TiFlash Node Keeps Restarting

This topic has been translated from a Chinese forum by GPT and might contain errors.

Original topic: TiFlash节点不断重启

| username: tracy0984

[TiDB Usage Environment] Production Environment / Testing / PoC
[TiDB Version] v5.3.0
[Reproduction Path] No operations
[Encountered Problem: Problem Phenomenon and Impact]
One of the three TiFlash nodes keeps restarting
[Resource Configuration]
[Attachment: Screenshot/Log/Monitoring]

| username: Billmay表妹 | Original post link

It may be due to configuration or hardware issues with the TiFlash node. You can troubleshoot the problem by following these steps:

  1. Check the TiFlash node logs to see if there are any errors or abnormal information. You can use the following command to view the TiFlash node logs:
tail -f /path/to/tiflash/log/tiflash.log
  1. Check the TiFlash node configuration file to ensure that the parameters in the configuration file are set correctly. You can refer to the TiFlash command line parameters documentation to understand the TiFlash configuration parameters.
  2. Check the hardware resources of the TiFlash node, such as CPU, memory, disk, etc., to see if they are sufficient.
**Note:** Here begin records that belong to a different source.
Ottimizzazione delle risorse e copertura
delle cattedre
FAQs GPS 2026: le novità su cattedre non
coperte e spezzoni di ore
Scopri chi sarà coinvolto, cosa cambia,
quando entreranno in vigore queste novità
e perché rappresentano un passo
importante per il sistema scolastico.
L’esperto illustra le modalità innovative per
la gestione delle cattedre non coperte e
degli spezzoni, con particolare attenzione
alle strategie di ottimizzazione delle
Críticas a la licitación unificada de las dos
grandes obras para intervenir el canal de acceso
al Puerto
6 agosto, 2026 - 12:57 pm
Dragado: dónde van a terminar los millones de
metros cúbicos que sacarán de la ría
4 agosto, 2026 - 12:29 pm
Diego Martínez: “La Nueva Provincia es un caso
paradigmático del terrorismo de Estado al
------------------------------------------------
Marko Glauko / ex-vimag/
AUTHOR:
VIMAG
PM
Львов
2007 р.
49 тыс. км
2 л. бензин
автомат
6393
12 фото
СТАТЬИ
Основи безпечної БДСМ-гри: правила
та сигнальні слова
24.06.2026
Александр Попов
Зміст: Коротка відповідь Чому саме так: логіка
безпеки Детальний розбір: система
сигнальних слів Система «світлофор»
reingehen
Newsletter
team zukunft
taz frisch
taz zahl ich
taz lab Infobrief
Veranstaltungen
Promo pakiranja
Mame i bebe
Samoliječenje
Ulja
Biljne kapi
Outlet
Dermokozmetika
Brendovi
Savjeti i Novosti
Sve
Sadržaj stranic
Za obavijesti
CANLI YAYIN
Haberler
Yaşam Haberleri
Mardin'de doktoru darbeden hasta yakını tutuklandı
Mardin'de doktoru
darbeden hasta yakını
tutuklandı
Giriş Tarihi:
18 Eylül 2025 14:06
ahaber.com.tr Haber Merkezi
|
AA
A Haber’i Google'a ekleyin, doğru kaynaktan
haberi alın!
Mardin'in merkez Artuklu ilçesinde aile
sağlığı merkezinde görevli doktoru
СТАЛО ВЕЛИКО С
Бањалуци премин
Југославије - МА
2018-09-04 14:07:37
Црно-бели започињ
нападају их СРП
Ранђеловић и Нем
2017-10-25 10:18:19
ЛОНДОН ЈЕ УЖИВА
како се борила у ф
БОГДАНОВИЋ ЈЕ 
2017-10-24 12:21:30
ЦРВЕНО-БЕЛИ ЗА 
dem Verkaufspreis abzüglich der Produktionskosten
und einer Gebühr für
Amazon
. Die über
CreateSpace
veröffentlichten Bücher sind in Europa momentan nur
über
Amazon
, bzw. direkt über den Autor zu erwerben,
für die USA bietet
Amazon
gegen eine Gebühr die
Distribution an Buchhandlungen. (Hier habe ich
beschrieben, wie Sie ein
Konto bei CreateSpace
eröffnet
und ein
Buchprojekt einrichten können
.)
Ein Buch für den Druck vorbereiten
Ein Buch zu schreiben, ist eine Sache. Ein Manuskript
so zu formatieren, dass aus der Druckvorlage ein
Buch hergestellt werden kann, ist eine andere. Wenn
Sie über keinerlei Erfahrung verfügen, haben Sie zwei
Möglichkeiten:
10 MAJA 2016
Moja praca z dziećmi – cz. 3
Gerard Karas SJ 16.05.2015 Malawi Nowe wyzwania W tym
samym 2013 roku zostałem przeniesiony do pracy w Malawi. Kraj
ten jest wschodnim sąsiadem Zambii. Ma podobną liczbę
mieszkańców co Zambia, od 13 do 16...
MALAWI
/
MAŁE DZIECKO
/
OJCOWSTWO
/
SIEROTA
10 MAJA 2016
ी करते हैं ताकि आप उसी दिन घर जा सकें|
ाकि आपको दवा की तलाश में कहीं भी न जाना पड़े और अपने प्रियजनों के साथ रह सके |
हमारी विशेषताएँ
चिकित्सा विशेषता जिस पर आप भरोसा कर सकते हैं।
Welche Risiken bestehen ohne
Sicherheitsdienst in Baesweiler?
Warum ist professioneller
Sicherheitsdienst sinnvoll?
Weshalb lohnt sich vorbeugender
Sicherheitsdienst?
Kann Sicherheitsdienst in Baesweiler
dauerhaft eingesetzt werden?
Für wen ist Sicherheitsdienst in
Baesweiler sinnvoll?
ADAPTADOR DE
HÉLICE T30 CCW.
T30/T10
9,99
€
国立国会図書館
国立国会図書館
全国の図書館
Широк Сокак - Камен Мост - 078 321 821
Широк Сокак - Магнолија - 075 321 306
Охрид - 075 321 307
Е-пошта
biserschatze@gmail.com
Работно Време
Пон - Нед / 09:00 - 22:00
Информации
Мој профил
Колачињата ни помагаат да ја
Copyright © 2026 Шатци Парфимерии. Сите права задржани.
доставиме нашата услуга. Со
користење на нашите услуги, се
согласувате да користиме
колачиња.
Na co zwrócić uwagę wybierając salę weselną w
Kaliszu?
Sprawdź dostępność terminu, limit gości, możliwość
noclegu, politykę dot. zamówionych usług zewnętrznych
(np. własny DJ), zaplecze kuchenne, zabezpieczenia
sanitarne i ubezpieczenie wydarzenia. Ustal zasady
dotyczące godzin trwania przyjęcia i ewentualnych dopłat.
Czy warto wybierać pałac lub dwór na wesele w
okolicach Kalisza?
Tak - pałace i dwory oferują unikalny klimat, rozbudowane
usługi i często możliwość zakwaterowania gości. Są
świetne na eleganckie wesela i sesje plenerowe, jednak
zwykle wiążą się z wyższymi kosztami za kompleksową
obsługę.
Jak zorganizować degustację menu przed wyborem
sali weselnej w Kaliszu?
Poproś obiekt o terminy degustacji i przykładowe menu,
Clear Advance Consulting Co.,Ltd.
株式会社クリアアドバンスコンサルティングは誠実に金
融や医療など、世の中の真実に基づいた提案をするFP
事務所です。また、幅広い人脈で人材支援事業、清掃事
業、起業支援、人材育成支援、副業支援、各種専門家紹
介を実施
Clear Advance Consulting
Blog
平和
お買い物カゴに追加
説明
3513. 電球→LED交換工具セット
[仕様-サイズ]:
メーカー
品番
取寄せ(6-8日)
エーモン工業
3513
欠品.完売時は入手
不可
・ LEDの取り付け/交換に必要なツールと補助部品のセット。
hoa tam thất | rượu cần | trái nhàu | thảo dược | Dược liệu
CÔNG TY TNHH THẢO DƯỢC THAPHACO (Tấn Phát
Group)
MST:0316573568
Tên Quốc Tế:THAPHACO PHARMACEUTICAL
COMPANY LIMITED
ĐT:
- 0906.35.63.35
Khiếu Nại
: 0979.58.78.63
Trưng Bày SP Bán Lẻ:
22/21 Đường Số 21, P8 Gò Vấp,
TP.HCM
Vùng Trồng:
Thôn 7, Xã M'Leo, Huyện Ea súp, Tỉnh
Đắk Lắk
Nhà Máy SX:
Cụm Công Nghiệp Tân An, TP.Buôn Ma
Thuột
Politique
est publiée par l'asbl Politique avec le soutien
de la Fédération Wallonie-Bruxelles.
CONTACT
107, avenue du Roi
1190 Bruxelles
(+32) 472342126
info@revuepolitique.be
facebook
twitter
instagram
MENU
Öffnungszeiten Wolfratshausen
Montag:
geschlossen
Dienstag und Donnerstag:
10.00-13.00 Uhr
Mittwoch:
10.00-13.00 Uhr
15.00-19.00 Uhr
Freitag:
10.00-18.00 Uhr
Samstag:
You can use the following commands to view the hardware resource usage of the TiFlash node:
df -h
| username: tracy0984 | Original post link

tiflash.log log

TiFlash has been running for a while, with a total of 3 nodes. One node suddenly started to keep restarting last night, and no configuration changes were made before the restart.
Checked the operating system resources, CPU, memory, and disk space are all normal at the moment. The resource configuration of the error-reporting node is consistent with the other currently running TiFlash nodes.
Please help to continue analyzing the cause of the error, thank you~

| username: tidb菜鸟一只 | Original post link

Take a look at this table: SELECT * FROM INFORMATION_SCHEMA.TIFLASH_TABLES a WHERE a.DATABASE=‘db_23463’ AND a.TABLE=‘t_23465’;

| username: tracy0984 | Original post link

I found the data rows on the other two nodes:

Is this normal?

| username: tracy0984 | Original post link

I scaled down the problematic node and then scaled it up again. The TiFlash process is now running normally and currently synchronizing data. The TiFlash scaling method is referenced as follows:
Using TiUP to Scale TiDB Cluster | PingCAP Documentation Center

| username: system | Original post link

This topic was automatically closed 60 days after the last reply. New replies are no longer allowed.